The white wolf ran as fast as she could, lungs burning with the effort, legs stretching out as far as they could. Thank god she was in wolf form, not human, but that brought other problems. She thought she'd scoped out the new territory thoroughly enough, but then she'd run into some other creatures when she was in wolf form who told her a horror story that made her blood freeze.
Trapped and captured, they told her. Their friends disappearing. Rumours of a big preserve on a ranch, land big enough to hide it all. Where the trapped animals were hunted and killed. Sometimes maimed first, then released to be hunted again.
Stay away, they'd told her.
Her brother, John, as usual, had been too curious. Now he'd been gone for two days, and she feared the absolute worst. She needed help, but where was she going to get it? She'd been so sure she'd find the peace she longed for in Texas. And she'd heard about a group of shifters trying to reform a pack. Now she needed to connect with them more than ever.

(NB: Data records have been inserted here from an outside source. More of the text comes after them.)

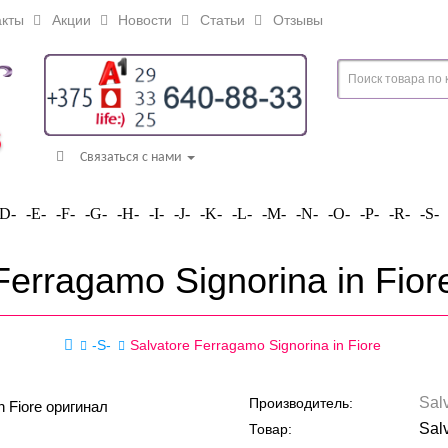
кты
Акции
Новости
Статьи
Отзывы
Связаться с нами
-D-
-E-
-F-
-G-
-H-
-I-
-J-
-K-
-L-
-M-
-N-
-O-
-P-
-R-
-S-
Ferragamo Signorina in Fio
-S-
Salvatore Ferragamo Signorina in Fiore
Sal
Производитель:
Sal
Товар: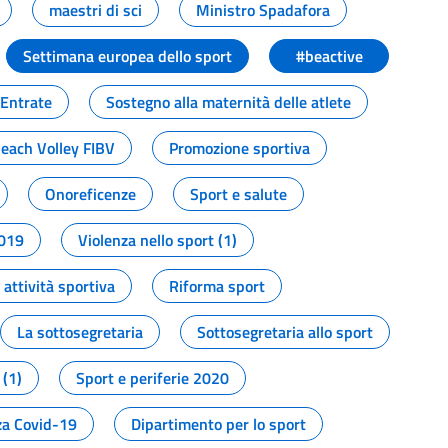
maestri di sci
Ministro Spadafora
Settimana europea dello sport
#beactive
 Entrate
Sostegno alla maternità delle atlete
Beach Volley FIBV
Promozione sportiva
Onoreficenze
Sport e salute
2019
Violenza nello sport (1)
attività sportiva
Riforma sport
La sottosegretaria
Sottosegretaria allo sport
 (1)
Sport e periferie 2020
a Covid-19
Dipartimento per lo sport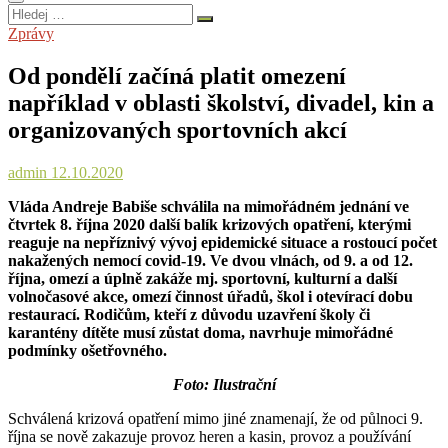
Hledej
…
Zprávy
Od pondělí začíná platit omezení
například v oblasti školství, divadel, kin a
organizovaných sportovních akcí
admin
12.10.2020
Vláda Andreje Babiše schválila na mimořádném jednání ve
čtvrtek 8. října 2020 další balík krizových opatření, kterými
reaguje na nepříznivý vývoj epidemické situace a rostoucí počet
nakažených nemocí covid-19. Ve dvou vlnách, od 9. a od 12.
října, omezí a úplně zakáže mj. sportovní, kulturní a další
volnočasové akce, omezí činnost úřadů, škol i otevírací dobu
restaurací. Rodičům, kteří z důvodu uzavření školy či
karantény dítěte musí zůstat doma, navrhuje mimořádné
podmínky ošetřovného.
Foto: Ilustrační
Schválená krizová opatření mimo jiné znamenají, že od půlnoci 9.
října se nově zakazuje provoz heren a kasin, provoz a používání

But her first priority was staying alive.
She heard the voices coming close punctuated by drunken laughter, and the increased thunder of hoof beats as she finally reached the huge oak tree where she'd left her clothes. Praying she had enough time, she paused, forced herself to shift, and scrambled up into the tree. She clung to the thick branch, naked and shivering, while the men passed beneath her. When she was sure it was safe, and movement couldn't be detected, she pulled her clothes back on. But it was nearly dawn before she had the courage to climb down from the tree and stealthily make her way back to her campsite.
* * * *
Drew Noland sat on his back porch cradling a cold beer in his hands, watching the first edge of night creep over the Texas Hill Country. He loved this area of South Central Texas, the mixture of rolling pasture land with tree-dotted hills, copses of trees here and there in the vast areas of emptiness where civilisation had only bumped the edges. Ranch country. Cattle, goats, sheep, all being raised in what Drew considered the closest thing to heaven on earth. He drew in a deep breath, inhaling the mingled scents of nature that never failed to stir his senses.

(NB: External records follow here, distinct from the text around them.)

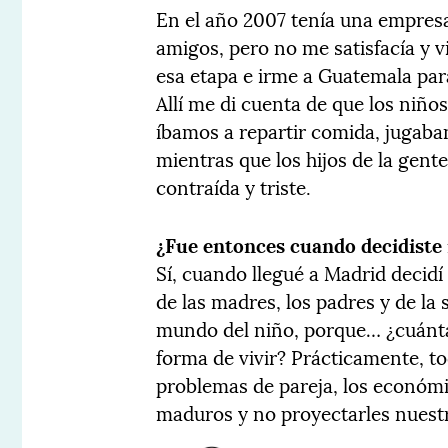
En el año 2007 tenía una empres
amigos, pero no me satisfacía y vi
esa etapa e irme a Guatemala par
Allí me di cuenta de que los niñ
íbamos a repartir comida, jugaba
mientras que los hijos de la gente
contraída y triste.
¿Fue entonces cuando decidiste
Sí, cuando llegué a Madrid decidí
de las madres, los padres y de la 
mundo del niño, porque… ¿cuánt
forma de vivir? Prácticamente, to
problemas de pareja, los económ
maduros y no proyectarles nuestr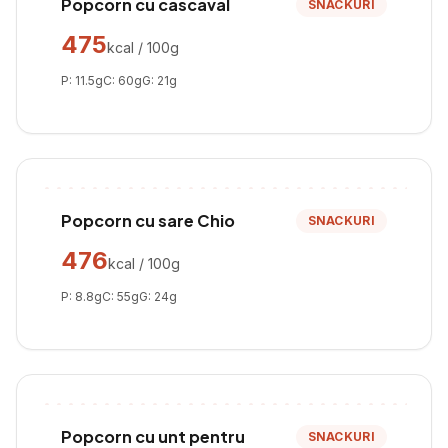
Popcorn cu cascaval
SNACKURI
475
kcal / 100g
P:
11.5
g
C:
60
g
G:
21
g
Popcorn cu sare Chio
SNACKURI
476
kcal / 100g
P:
8.8
g
C:
55
g
G:
24
g
Popcorn cu unt pentru
SNACKURI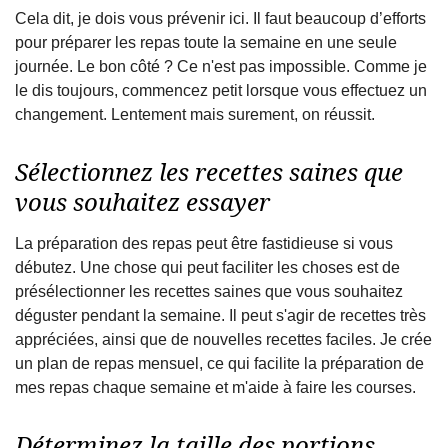
Cela dit, je dois vous prévenir ici. Il faut beaucoup d’efforts
pour préparer les repas toute la semaine en une seule
journée. Le bon côté ? Ce n'est pas impossible. Comme je
le dis toujours, commencez petit lorsque vous effectuez un
changement. Lentement mais surement, on réussit.
Sélectionnez les recettes saines que
vous souhaitez essayer
La préparation des repas peut être fastidieuse si vous
débutez. Une chose qui peut faciliter les choses est de
présélectionner les recettes saines que vous souhaitez
déguster pendant la semaine. Il peut s'agir de recettes très
appréciées, ainsi que de nouvelles recettes faciles. Je crée
un plan de repas mensuel, ce qui facilite la préparation de
mes repas chaque semaine et m'aide à faire les courses.
Déterminez la taille des portions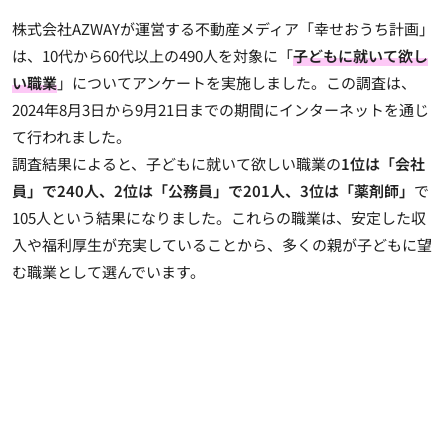
株式会社AZWAYが運営する不動産メディア「幸せおうち計画」
は、10代から60代以上の490人を対象に「
子どもに就いて欲し
い職業
」についてアンケートを実施しました。この調査は、
2024年8月3日から9月21日までの期間にインターネットを通じ
て行われました。
調査結果によると、子どもに就いて欲しい職業の
1位は「会社
員」で240人、2位は「公務員」で201人、3位は「薬剤師」
で
105人という結果になりました。これらの職業は、安定した収
入や福利厚生が充実していることから、多くの親が子どもに望
む職業として選んでいます。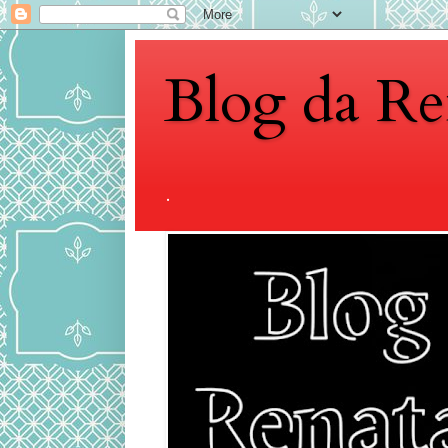
Blog da Re
.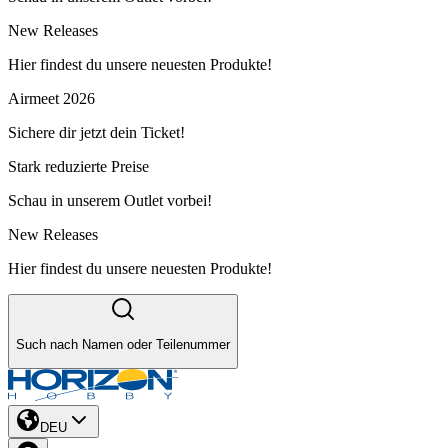
New Releases
Hier findest du unsere neuesten Produkte!
Airmeet 2026
Sichere dir jetzt dein Ticket!
Stark reduzierte Preise
Schau in unserem Outlet vorbei!
New Releases
Hier findest du unsere neuesten Produkte!
Such nach Namen oder Teilenummer
DEU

He'd bought his small ranch ten years ago when he landed in the Hill Country and decided it was a safe place to stay. Running about a thousand head of cattle, he made enough to keep the ranch in the black, needing only a minimum of hands to help and still have time for his work with The Sentinels.
Now he was doing one of his favourite things-watching night lower its blanket over the countryside and the first appearance of the stars in the velvet sky. It gave him a feeling of peace he hadn't known until he came here, peace that had been stolen from him, just like it had from his partners. A sliver of moon drifted into the sky. He heard the soft whinnying of horses in the barn, broken now and then by the distant wail of a coyote.
He'd heard other ranchers discussing the increasing presence of the predator, said there'd never been this many coyotes here before. But what bothered Drew was the talk in the feed store and the diner of the chance spying of other animals not indigenous to the area. Someone even mentioned wolves, which made Drew's guts tie up in a knot. He knew there were no wolves around here except for himself, when he wasn't in human form.
He knew what madness even the whisper of a wolf could do in a community, and a tiny thread of fear unravelled inside him. A human pack was far more dangerous than any group of animals. It was how his pack had been destroyed. How he, himself, had nearly been killed, hiding in the woods in the northern state where they'd lived, woods that he was so familiar with-shifting to his human shape during the day to avoid detection. Men determined to kill wolves at all costs were like rabid dogs, crazed and maniacal.
Few members of his pack had survived, and they'd scattered for safety. Some hand of fate must have led them all to Texas, where he ran into the Spencer brothers working at the Houston Stock Show. The three of them had managed to find the other five remaining members, all gravitating to a small town outside San Antonio.